In this case, the respondent engaged in deliberate, preconceived schemes to deprive clients and third parties of substantial sums for his own benefit and the benefit of his family. Such premeditation indicates a very high level of culpability completely incompatible with the obligations and entrustments attendant to the practice of law. Matter of Lahey, 660 N.E.2d 1022, 1023-24 (Ind. 1998); Matter of Helman, 640 N.E.2d 1063, 1064 (Ind. 1994). The record in this case is devoid of any factors whatsoever mitigating the severity of the respondent’s acts. Accordingly, we find his conduct warrants permanent disbarment from the practice of law.
It is, therefore, ordered that the respondent, Dean M. Beckner, be disbarred. The Clerk is directed to strike his name from the Roll of Attorneys.

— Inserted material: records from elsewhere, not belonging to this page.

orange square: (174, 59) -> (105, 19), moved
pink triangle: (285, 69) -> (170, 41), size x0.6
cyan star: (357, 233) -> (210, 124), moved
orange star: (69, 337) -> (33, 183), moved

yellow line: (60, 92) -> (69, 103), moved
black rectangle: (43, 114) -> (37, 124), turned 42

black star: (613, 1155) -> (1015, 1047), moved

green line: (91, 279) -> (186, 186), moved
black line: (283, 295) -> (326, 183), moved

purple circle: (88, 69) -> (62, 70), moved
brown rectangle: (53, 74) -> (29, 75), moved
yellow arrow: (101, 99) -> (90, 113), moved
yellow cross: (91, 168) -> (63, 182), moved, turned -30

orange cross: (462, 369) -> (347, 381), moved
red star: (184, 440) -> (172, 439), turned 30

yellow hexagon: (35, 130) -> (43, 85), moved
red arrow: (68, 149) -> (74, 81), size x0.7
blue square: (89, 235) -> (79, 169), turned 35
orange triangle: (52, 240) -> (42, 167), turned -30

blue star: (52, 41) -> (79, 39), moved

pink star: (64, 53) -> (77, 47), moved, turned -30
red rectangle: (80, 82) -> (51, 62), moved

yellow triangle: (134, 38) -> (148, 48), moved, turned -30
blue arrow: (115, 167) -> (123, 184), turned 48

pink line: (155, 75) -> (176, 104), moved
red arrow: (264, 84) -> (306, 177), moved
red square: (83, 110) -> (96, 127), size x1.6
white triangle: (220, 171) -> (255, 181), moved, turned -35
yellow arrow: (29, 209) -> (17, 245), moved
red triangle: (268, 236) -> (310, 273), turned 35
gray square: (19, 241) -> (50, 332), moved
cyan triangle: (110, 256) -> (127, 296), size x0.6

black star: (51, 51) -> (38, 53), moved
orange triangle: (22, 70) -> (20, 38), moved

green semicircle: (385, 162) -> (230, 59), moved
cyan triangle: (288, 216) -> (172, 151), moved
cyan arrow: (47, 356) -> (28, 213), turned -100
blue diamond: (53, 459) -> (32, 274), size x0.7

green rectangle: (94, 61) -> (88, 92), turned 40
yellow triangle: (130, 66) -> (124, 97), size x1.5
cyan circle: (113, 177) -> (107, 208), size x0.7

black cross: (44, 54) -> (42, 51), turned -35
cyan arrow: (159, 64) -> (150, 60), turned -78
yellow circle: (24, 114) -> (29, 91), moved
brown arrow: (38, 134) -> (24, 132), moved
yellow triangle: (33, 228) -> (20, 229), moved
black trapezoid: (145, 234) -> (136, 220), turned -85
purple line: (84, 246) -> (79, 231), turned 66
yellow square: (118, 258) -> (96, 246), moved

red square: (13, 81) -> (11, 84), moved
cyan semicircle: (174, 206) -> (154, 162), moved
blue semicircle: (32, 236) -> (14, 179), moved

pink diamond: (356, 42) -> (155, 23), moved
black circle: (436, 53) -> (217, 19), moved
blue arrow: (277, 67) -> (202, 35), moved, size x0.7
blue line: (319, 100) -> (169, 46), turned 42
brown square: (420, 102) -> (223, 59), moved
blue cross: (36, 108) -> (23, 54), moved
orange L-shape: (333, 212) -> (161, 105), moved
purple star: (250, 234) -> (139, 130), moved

The Clerk of this Court is further directed to provide notice of this order in accordance with Admis.Disc.R. 23(3)(d), to provide notice of this order to the Hon. Kathy R. Smith, and to provide the clerk of the United States Court of Appeals for the Seventh Circuit, the clerk of each of the United States District Courts in this state, and the clerks of the United States Bankruptcy Courts in this state with the last known address of the respondent as reflected in the records of the Clerk.
Costs of this proceeding are assessed against the respondent.